__TASK STATEMENT__.
How many lines in these records include the string "отклонения"? Reply with that number alone.

[Stored dataset items]
-----

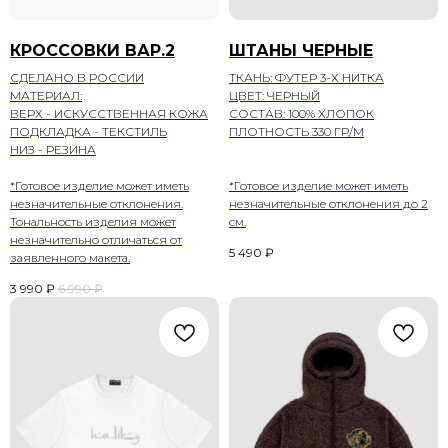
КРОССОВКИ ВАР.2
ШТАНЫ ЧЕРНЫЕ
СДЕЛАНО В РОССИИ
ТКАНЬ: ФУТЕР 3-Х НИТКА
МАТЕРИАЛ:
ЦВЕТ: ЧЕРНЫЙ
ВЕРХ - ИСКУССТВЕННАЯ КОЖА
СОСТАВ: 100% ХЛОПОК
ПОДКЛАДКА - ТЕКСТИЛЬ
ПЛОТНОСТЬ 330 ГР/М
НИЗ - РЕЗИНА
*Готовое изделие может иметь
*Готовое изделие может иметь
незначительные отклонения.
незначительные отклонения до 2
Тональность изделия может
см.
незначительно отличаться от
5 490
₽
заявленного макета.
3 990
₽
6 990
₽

-----

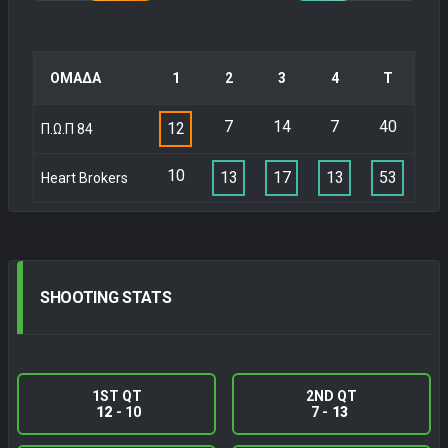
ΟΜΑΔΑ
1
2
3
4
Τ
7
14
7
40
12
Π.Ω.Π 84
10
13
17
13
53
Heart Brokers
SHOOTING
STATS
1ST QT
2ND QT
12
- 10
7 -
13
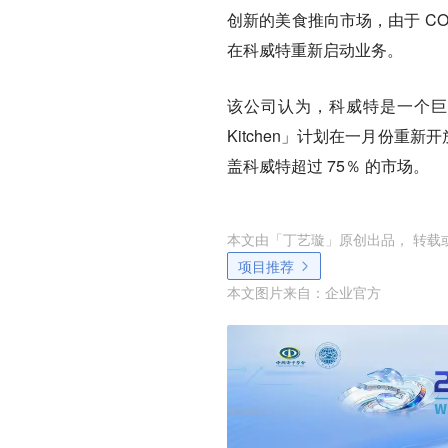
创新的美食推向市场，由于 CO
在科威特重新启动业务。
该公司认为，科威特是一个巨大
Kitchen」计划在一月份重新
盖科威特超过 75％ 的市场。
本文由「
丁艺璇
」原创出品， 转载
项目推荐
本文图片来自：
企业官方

-----

__SOLUTION BELOW__.
2